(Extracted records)

##########

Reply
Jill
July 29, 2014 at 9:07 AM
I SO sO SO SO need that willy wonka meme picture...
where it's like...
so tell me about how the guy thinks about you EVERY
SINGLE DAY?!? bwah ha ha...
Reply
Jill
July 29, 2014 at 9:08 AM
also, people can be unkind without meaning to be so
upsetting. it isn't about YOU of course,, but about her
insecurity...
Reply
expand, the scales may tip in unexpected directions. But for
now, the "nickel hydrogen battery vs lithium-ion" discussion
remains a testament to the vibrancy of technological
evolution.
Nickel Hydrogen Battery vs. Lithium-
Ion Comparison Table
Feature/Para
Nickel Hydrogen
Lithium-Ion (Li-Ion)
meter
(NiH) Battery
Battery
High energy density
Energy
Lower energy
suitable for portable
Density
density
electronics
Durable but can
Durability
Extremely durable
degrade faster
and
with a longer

##########

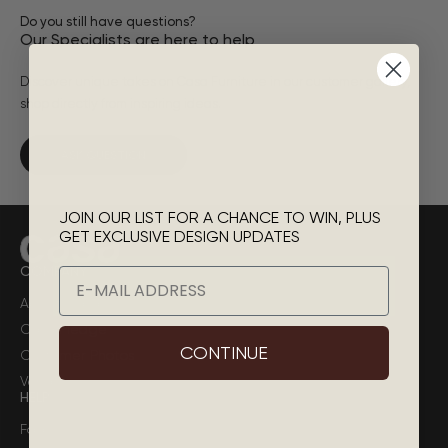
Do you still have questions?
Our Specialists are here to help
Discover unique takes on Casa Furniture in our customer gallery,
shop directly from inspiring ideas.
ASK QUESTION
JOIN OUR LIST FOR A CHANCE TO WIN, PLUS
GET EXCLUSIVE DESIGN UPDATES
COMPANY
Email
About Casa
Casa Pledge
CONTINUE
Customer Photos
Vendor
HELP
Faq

##########

Task to carry out
The entries above hold the needed span. Transcribe exactly the lines from the one with "High energy density" to the one with "with a longer", both included.

Output of the exercise
High energy density
Energy
Lower energy
suitable for portable
Density
density
electronics
Durable but can
Durability
Extremely durable
degrade faster
and
with a longer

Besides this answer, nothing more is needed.